=== Work instruction ===
When you write out the entries, keep every line exactly as it appears.

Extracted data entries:
__________________________________________________

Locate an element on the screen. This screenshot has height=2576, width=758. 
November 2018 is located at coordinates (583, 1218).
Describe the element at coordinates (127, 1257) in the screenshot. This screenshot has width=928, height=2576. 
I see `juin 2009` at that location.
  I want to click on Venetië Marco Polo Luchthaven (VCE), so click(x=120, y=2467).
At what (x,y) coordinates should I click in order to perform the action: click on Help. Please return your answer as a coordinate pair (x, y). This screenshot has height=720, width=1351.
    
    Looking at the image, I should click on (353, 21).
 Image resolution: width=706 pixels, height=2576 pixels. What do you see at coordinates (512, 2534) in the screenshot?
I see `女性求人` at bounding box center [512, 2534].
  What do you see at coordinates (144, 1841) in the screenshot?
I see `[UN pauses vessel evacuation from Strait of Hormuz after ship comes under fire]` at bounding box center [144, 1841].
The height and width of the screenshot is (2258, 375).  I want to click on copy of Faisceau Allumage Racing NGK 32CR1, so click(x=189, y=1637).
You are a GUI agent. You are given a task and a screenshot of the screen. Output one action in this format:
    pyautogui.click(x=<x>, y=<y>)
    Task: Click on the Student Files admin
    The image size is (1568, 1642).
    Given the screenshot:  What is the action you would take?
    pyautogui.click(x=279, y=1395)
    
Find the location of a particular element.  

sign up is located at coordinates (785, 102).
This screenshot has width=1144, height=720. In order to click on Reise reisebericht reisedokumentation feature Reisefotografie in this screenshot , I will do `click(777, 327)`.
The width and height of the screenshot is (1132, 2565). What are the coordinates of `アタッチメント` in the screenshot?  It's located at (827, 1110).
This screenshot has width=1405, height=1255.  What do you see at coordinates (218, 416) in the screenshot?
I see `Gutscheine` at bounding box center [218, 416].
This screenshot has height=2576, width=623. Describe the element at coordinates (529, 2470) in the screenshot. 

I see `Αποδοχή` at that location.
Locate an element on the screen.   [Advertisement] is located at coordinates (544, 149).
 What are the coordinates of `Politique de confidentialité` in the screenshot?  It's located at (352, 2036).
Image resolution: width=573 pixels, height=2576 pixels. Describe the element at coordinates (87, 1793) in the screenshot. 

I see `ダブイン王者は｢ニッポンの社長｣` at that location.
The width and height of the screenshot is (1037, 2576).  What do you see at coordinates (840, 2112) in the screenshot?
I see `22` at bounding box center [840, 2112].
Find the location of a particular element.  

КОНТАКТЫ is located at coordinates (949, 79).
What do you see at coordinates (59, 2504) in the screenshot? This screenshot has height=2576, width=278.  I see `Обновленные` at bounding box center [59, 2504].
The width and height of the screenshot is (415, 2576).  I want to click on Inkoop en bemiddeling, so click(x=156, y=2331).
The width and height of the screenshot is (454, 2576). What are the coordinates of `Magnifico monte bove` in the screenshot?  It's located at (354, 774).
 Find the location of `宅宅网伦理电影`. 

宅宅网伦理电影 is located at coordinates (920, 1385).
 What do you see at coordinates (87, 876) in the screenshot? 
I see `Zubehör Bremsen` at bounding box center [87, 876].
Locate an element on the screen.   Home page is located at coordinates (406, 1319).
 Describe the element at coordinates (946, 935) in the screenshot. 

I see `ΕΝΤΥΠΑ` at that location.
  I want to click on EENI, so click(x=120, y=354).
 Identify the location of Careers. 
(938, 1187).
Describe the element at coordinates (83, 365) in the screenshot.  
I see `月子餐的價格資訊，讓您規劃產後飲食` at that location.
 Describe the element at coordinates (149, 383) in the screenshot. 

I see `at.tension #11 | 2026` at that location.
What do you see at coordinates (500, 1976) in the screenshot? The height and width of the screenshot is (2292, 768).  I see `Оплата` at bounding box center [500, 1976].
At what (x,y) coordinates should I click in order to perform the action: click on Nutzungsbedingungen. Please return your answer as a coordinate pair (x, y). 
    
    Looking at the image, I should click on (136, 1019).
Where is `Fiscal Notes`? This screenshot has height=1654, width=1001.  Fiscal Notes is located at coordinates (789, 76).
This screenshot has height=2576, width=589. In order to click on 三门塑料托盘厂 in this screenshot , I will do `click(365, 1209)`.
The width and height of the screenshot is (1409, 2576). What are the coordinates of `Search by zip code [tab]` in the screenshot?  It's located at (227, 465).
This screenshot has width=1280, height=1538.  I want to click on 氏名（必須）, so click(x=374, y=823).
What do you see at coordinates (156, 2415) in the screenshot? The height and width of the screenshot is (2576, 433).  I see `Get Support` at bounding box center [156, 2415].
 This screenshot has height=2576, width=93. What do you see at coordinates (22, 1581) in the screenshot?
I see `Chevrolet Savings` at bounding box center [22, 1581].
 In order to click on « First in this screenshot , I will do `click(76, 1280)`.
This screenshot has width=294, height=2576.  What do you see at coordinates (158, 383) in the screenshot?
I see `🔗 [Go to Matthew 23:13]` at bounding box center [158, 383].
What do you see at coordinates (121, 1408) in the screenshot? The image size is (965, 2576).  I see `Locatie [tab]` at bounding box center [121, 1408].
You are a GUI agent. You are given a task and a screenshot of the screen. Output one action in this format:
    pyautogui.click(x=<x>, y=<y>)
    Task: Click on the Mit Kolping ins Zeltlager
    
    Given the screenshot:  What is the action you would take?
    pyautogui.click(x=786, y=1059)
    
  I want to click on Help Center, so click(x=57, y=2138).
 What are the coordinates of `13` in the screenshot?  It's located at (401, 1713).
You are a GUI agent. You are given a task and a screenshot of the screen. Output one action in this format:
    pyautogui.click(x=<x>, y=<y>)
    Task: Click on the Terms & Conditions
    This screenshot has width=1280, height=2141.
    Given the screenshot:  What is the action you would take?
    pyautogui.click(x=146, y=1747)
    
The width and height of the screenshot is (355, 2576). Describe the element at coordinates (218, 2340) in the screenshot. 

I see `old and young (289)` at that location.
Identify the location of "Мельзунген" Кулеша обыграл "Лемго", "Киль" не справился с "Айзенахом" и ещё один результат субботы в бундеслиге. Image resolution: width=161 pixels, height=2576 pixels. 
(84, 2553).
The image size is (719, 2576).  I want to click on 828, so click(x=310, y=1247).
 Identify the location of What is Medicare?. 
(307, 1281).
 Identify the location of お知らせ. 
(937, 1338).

__________________________________________________

=== Final answer ===
Locate an element on the screen. This screenshot has height=2576, width=758. 
November 2018 is located at coordinates (583, 1218).
Describe the element at coordinates (127, 1257) in the screenshot. This screenshot has width=928, height=2576. 
I see `juin 2009` at that location.
  I want to click on Venetië Marco Polo Luchthaven (VCE), so click(x=120, y=2467).
At what (x,y) coordinates should I click in order to perform the action: click on Help. Please return your answer as a coordinate pair (x, y). This screenshot has height=720, width=1351.
    
    Looking at the image, I should click on (353, 21).
 Image resolution: width=706 pixels, height=2576 pixels. What do you see at coordinates (512, 2534) in the screenshot?
I see `女性求人` at bounding box center [512, 2534].
  What do you see at coordinates (144, 1841) in the screenshot?
I see `[UN pauses vessel evacuation from Strait of Hormuz after ship comes under fire]` at bounding box center [144, 1841].
The height and width of the screenshot is (2258, 375).  I want to click on copy of Faisceau Allumage Racing NGK 32CR1, so click(x=189, y=1637).
You are a GUI agent. You are given a task and a screenshot of the screen. Output one action in this format:
    pyautogui.click(x=<x>, y=<y>)
    Task: Click on the Student Files admin
    The image size is (1568, 1642).
    Given the screenshot:  What is the action you would take?
    pyautogui.click(x=279, y=1395)
    
Find the location of a particular element.  

sign up is located at coordinates (785, 102).
This screenshot has width=1144, height=720. In order to click on Reise reisebericht reisedokumentation feature Reisefotografie in this screenshot , I will do `click(777, 327)`.
The width and height of the screenshot is (1132, 2565). What are the coordinates of `アタッチメント` in the screenshot?  It's located at (827, 1110).
This screenshot has width=1405, height=1255.  What do you see at coordinates (218, 416) in the screenshot?
I see `Gutscheine` at bounding box center [218, 416].
This screenshot has height=2576, width=623. Describe the element at coordinates (529, 2470) in the screenshot. 

I see `Αποδοχή` at that location.
Locate an element on the screen.   [Advertisement] is located at coordinates (544, 149).
 What are the coordinates of `Politique de confidentialité` in the screenshot?  It's located at (352, 2036).
Image resolution: width=573 pixels, height=2576 pixels. Describe the element at coordinates (87, 1793) in the screenshot. 

I see `ダブイン王者は｢ニッポンの社長｣` at that location.
The width and height of the screenshot is (1037, 2576).  What do you see at coordinates (840, 2112) in the screenshot?
I see `22` at bounding box center [840, 2112].
Find the location of a particular element.  

КОНТАКТЫ is located at coordinates (949, 79).
What do you see at coordinates (59, 2504) in the screenshot? This screenshot has height=2576, width=278.  I see `Обновленные` at bounding box center [59, 2504].
The width and height of the screenshot is (415, 2576).  I want to click on Inkoop en bemiddeling, so click(x=156, y=2331).
The width and height of the screenshot is (454, 2576). What are the coordinates of `Magnifico monte bove` in the screenshot?  It's located at (354, 774).
 Find the location of `宅宅网伦理电影`. 

宅宅网伦理电影 is located at coordinates (920, 1385).
 What do you see at coordinates (87, 876) in the screenshot? 
I see `Zubehör Bremsen` at bounding box center [87, 876].
Locate an element on the screen.   Home page is located at coordinates (406, 1319).
 Describe the element at coordinates (946, 935) in the screenshot. 

I see `ΕΝΤΥΠΑ` at that location.
  I want to click on EENI, so click(x=120, y=354).
 Identify the location of Careers. 
(938, 1187).
Describe the element at coordinates (83, 365) in the screenshot.  
I see `月子餐的價格資訊，讓您規劃產後飲食` at that location.
 Describe the element at coordinates (149, 383) in the screenshot. 

I see `at.tension #11 | 2026` at that location.
What do you see at coordinates (500, 1976) in the screenshot? The height and width of the screenshot is (2292, 768).  I see `Оплата` at bounding box center [500, 1976].
At what (x,y) coordinates should I click in order to perform the action: click on Nutzungsbedingungen. Please return your answer as a coordinate pair (x, y). 
    
    Looking at the image, I should click on (136, 1019).
Where is `Fiscal Notes`? This screenshot has height=1654, width=1001.  Fiscal Notes is located at coordinates (789, 76).
This screenshot has height=2576, width=589. In order to click on 三门塑料托盘厂 in this screenshot , I will do `click(365, 1209)`.
The width and height of the screenshot is (1409, 2576). What are the coordinates of `Search by zip code [tab]` in the screenshot?  It's located at (227, 465).
This screenshot has width=1280, height=1538.  I want to click on 氏名（必須）, so click(x=374, y=823).
What do you see at coordinates (156, 2415) in the screenshot? The height and width of the screenshot is (2576, 433).  I see `Get Support` at bounding box center [156, 2415].
 This screenshot has height=2576, width=93. What do you see at coordinates (22, 1581) in the screenshot?
I see `Chevrolet Savings` at bounding box center [22, 1581].
 In order to click on « First in this screenshot , I will do `click(76, 1280)`.
This screenshot has width=294, height=2576.  What do you see at coordinates (158, 383) in the screenshot?
I see `🔗 [Go to Matthew 23:13]` at bounding box center [158, 383].
What do you see at coordinates (121, 1408) in the screenshot? The image size is (965, 2576).  I see `Locatie [tab]` at bounding box center [121, 1408].
You are a GUI agent. You are given a task and a screenshot of the screen. Output one action in this format:
    pyautogui.click(x=<x>, y=<y>)
    Task: Click on the Mit Kolping ins Zeltlager
    
    Given the screenshot:  What is the action you would take?
    pyautogui.click(x=786, y=1059)
    
  I want to click on Help Center, so click(x=57, y=2138).
 What are the coordinates of `13` in the screenshot?  It's located at (401, 1713).
You are a GUI agent. You are given a task and a screenshot of the screen. Output one action in this format:
    pyautogui.click(x=<x>, y=<y>)
    Task: Click on the Terms & Conditions
    This screenshot has width=1280, height=2141.
    Given the screenshot:  What is the action you would take?
    pyautogui.click(x=146, y=1747)
    
The width and height of the screenshot is (355, 2576). Describe the element at coordinates (218, 2340) in the screenshot. 

I see `old and young (289)` at that location.
Identify the location of "Мельзунген" Кулеша обыграл "Лемго", "Киль" не справился с "Айзенахом" и ещё один результат субботы в бундеслиге. Image resolution: width=161 pixels, height=2576 pixels. 
(84, 2553).
The image size is (719, 2576).  I want to click on 828, so click(x=310, y=1247).
 Identify the location of What is Medicare?. 
(307, 1281).
 Identify the location of お知らせ. 
(937, 1338).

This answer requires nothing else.